Il n'était pas nécessaire de filmer des enfants ensanglantés pour comprendre la brutalité et l'ampleur de cet attentat. Ce furent des heures de chaos et de douleur, mais d'une solidarité que je n'avais jamais vue dans aucun des attentats que j'ai couverts depuis deux ans et demi.
Les gens sont venus de toutes les rues avoisinantes, de l'hôpital, ils sont arrivés à pied parce que la circulation était coupée sur plusieurs kilomètres, chargés de jerrycans d'eau et de boîtes de fruits parce que les autorités avaient lancé un appel pour qu'ils apportent de l'eau et des fruits pour les enfants, parce qu'ils ont évidemment perdu les communications, l'électricité, l'eau à cause des bombardements et vous ne pouvez pas imaginer à quel point c'était impressionnant de voir ces milliers de personnes arriver, ils ont commencé à mettre l'eau sur les murs de l'hôpital parce qu'il n'y avait plus de place à l'intérieur, puis ils sont entrés pour enlever les pierres à la main.
Le résultat est terrifiant : six médecins de l'hôpital sont morts, au moins un enfant, mais cinq autres sont dans un état très grave et, bien qu'ils n'aient pas été victimes à l'époque, lundi matin, il y a de nombreux traitements oncologiques et expérimentaux qui n'ont été appliqués que dans cet hôpital.

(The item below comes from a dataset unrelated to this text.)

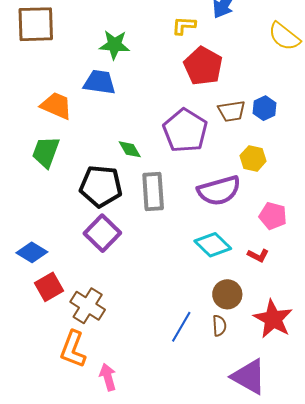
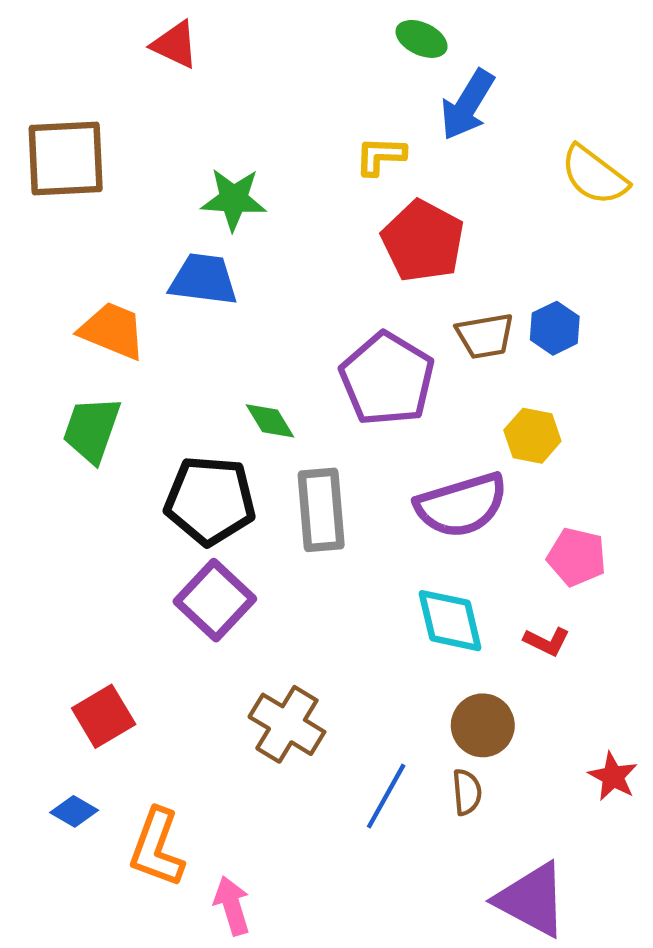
cyan diamond: (213, 245) -> (450, 621), turned 33
blue diamond: (32, 252) -> (74, 811), moved, size x0.7
brown cross: (88, 306) -> (287, 724), moved
red star: (273, 319) -> (613, 776), moved, size x0.6

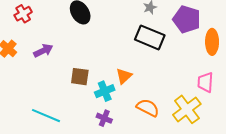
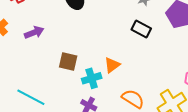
black rectangle: (150, 37) -> (141, 29), size x0.7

Les enfants qui sont rentrés chez eux sans les recevoir, ou ceux qui ne pourront plus les recevoir à l'avenir, mourront probablement eux aussi.

C'est terrible, ce sont les conséquences. La guerre est la guerre, mais elle a toujours eu des règles minimales que les personnes ayant un minimum de conscience respectaient. Aujourd'hui, il semble que cette conscience se soit perdue. C'est pourquoi le sommet de l'OTAN a approuvé ce soutien à l'Ukraine, et je ne sais pas s'il y a déjà eu des réactions à Kiev. Le soutien de l'OTAN à l'Ukraine, à Zelensky, est un soutien clair qui, je l'espère, n'entraînera pas d'autres retards que celui de Biden appelant Poutine à Zelensky.
Ces écarts n'ont pas encore eu de répercussions, ils sont très récents, mais dans les jours à venir, il y aura des mèmes, parce qu'ici, en Ukraine, ils sont très doués pour tout surmonter et en faire des mèmes. Mais on peut remarquer que le soutien de l'OTAN à l'Ukraine, comme vous le dites à juste titre, a été présent dès le premier jour du sommet.
Au fur et à mesure que le sommet se déroulait et que les conséquences de ce terrible bombardement passaient, les gens se sont calmés. Nombre d'entre eux pensent déjà que le 5 novembre, Trump remportera très probablement les élections. Ils se calment, j'ai remarqué plus d'inquiétude il y a quelques mois et le message unanime qui a été lancé ces jours-ci à partir de ce sommet pour le 75e anniversaire de l'OTAN a un peu calmé les choses.
Ils ne peuvent pas non plus faire beaucoup plus. Ils doivent attendre que ces promesses soient tenues, que les centres de formation et la plate-forme de réception du matériel commencent à être opérationnels et que le paquet d'aide, qui arrive beaucoup plus lentement que prévu et qui est tout à fait nécessaire, soit reçu. Ils n'ont plus qu'à attendre, mais après avoir entendu le message de l'OTAN, ils seront un peu plus calmes.